▸ **Your assignment**
The records below must be output exactly, without pictures.

▸ **Information shown**

· · · ·

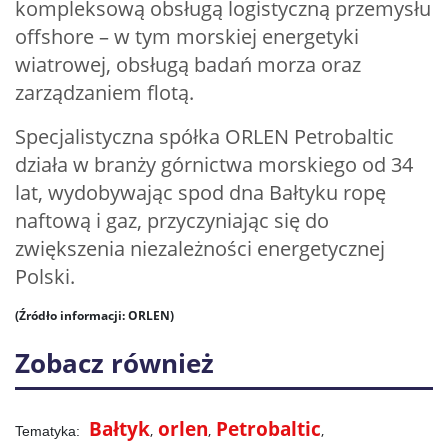
kompleksową obsługą logistyczną przemysłu
offshore – w tym morskiej energetyki
wiatrowej, obsługą badań morza oraz
zarządzaniem flotą.
Specjalistyczna spółka ORLEN Petrobaltic
działa w branży górnictwa morskiego od 34
lat, wydobywając spod dna Bałtyku ropę
naftową i gaz, przyczyniając się do
zwiększenia niezależności energetycznej
Polski.
(Źródło informacji: ORLEN)
Zobacz również
Bałtyk
orlen
Petrobaltic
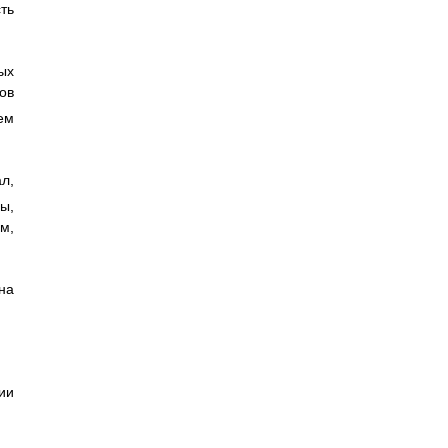
ть
ых
ов
ем
ал,
ы,
м,
на
ии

· · · ·

▸ **Your solution**
kompleksową obsługą logistyczną przemysłu
offshore – w tym morskiej energetyki
wiatrowej, obsługą badań morza oraz
zarządzaniem flotą.
Specjalistyczna spółka ORLEN Petrobaltic
działa w branży górnictwa morskiego od 34
lat, wydobywając spod dna Bałtyku ropę
naftową i gaz, przyczyniając się do
zwiększenia niezależności energetycznej
Polski.
(Źródło informacji: ORLEN)
Zobacz również
Bałtyk
orlen
Petrobaltic
ть
ых
ов
ем
ал,
ы,
м,
на
ии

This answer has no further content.